BRIEF: From the entries below, reproduce exactly the line containing "Por lo que el", the line containing "Begynderspørgsmål", and every line in between, with nothing added.
***** DATA RECORDS
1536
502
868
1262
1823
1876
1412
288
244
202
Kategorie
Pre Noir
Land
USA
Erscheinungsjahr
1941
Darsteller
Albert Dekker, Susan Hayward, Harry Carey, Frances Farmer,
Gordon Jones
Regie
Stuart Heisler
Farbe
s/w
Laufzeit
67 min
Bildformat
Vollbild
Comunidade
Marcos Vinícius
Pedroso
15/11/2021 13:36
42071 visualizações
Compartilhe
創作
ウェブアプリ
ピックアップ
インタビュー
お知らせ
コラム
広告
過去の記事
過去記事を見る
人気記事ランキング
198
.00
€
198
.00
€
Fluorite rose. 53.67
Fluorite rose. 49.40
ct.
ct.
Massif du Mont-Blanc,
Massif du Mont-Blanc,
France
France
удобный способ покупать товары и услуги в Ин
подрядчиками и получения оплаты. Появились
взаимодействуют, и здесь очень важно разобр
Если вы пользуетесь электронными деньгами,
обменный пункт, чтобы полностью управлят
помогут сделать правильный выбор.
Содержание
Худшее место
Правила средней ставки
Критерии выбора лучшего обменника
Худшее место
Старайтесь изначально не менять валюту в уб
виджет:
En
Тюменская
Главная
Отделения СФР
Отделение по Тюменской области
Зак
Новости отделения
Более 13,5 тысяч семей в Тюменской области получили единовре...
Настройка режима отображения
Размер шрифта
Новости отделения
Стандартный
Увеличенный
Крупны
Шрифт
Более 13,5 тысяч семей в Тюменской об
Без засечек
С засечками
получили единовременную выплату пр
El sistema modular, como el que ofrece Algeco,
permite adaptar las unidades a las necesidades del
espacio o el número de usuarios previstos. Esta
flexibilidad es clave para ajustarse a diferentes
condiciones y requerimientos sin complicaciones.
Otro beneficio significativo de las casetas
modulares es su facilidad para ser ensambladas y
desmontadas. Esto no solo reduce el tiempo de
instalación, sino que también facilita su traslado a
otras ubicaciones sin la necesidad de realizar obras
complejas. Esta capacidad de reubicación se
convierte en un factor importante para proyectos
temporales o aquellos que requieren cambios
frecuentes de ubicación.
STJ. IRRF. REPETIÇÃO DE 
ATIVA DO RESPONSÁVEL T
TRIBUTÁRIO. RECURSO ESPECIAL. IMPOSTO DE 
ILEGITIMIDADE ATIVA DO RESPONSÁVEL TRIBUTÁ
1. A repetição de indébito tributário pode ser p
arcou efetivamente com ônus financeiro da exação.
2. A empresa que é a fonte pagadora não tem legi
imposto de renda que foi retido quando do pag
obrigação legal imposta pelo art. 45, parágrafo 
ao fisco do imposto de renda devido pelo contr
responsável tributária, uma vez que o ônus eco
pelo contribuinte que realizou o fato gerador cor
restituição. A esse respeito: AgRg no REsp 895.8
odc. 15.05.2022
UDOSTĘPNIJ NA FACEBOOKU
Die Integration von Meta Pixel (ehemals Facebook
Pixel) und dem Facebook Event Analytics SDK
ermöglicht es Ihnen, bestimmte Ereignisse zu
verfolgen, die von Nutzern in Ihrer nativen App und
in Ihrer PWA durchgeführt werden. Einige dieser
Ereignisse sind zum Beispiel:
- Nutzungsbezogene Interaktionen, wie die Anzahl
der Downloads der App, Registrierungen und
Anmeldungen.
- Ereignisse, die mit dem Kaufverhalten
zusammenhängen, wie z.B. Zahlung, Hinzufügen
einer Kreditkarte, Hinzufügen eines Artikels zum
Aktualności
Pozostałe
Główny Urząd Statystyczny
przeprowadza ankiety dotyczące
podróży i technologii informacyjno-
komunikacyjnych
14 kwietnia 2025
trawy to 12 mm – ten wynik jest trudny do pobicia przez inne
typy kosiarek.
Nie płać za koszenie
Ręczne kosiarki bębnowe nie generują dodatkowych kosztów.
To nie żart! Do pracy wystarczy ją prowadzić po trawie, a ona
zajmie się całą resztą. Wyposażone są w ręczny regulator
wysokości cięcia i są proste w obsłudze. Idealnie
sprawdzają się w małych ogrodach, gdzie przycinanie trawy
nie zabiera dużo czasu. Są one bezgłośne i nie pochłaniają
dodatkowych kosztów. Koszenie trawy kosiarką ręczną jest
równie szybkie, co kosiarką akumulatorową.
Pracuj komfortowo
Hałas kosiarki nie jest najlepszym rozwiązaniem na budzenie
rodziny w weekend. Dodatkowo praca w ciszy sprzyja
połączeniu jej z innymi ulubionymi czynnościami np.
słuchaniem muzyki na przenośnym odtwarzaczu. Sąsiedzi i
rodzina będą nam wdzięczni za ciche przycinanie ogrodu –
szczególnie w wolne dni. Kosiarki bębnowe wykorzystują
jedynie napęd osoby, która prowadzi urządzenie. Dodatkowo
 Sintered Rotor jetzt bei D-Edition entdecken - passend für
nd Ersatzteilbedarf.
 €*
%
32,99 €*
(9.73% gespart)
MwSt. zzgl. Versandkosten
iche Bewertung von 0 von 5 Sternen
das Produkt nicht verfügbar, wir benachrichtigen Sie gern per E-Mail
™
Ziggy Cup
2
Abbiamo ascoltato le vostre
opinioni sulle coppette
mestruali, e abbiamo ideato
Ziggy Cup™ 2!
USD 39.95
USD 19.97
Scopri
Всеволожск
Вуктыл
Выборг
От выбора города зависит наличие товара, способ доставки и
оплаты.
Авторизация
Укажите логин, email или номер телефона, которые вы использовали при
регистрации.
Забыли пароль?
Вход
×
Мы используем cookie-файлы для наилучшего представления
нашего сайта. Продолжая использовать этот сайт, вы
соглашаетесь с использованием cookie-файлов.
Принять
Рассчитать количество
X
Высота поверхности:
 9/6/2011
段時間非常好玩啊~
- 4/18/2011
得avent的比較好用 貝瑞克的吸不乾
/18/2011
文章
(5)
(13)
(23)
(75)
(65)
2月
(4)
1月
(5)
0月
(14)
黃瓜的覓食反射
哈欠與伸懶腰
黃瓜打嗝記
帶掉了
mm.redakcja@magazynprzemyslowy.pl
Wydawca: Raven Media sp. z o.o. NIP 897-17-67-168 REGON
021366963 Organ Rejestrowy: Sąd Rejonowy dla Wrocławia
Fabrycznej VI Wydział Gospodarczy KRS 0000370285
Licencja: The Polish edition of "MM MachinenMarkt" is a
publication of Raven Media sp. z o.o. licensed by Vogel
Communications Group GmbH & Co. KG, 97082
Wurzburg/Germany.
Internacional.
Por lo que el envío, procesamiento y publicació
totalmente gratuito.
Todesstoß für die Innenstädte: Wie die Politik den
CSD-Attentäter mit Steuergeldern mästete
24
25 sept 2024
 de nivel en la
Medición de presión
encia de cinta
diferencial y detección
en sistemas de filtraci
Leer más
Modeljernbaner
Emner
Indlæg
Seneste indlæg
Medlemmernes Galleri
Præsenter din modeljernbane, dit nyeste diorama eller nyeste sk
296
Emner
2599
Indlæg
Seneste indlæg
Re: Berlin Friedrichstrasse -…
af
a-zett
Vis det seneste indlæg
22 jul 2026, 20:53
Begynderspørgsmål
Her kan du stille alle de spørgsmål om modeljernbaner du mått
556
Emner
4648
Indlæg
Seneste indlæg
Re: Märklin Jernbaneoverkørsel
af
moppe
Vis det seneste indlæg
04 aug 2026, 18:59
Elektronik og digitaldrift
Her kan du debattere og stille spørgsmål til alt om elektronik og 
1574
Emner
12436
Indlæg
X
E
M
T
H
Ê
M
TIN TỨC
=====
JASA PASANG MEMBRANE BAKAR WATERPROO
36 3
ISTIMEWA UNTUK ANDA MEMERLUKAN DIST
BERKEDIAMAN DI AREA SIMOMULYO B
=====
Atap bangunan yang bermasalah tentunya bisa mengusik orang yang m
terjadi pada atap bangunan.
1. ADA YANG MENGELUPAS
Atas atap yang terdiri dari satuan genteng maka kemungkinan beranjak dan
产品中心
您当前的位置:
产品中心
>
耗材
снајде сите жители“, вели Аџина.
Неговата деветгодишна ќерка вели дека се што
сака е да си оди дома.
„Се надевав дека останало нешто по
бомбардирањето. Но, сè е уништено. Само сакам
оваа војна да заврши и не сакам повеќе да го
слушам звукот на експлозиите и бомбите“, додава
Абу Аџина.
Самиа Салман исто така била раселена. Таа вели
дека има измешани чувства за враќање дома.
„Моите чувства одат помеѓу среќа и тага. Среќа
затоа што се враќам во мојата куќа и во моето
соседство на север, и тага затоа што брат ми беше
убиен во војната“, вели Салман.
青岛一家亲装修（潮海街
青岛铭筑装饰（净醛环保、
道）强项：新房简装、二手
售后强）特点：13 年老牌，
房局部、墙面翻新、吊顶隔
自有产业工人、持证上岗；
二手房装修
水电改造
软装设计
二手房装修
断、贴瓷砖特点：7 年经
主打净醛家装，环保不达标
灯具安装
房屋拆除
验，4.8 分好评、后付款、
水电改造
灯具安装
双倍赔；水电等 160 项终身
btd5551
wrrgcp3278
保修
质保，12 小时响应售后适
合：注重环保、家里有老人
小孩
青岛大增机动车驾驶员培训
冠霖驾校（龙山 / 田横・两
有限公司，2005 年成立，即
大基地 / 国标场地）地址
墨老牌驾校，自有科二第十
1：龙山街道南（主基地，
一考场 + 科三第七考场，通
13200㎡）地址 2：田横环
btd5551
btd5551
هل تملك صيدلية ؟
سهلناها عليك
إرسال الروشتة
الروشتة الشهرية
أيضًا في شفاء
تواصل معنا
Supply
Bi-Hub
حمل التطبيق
**********
OUTPUT:
Por lo que el envío, procesamiento y publicació
totalmente gratuito.
Todesstoß für die Innenstädte: Wie die Politik den
CSD-Attentäter mit Steuergeldern mästete
24
25 sept 2024
 de nivel en la
Medición de presión
encia de cinta
diferencial y detección
en sistemas de filtraci
Leer más
Modeljernbaner
Emner
Indlæg
Seneste indlæg
Medlemmernes Galleri
Præsenter din modeljernbane, dit nyeste diorama eller nyeste sk
296
Emner
2599
Indlæg
Seneste indlæg
Re: Berlin Friedrichstrasse -…
af
a-zett
Vis det seneste indlæg
22 jul 2026, 20:53
Begynderspørgsmål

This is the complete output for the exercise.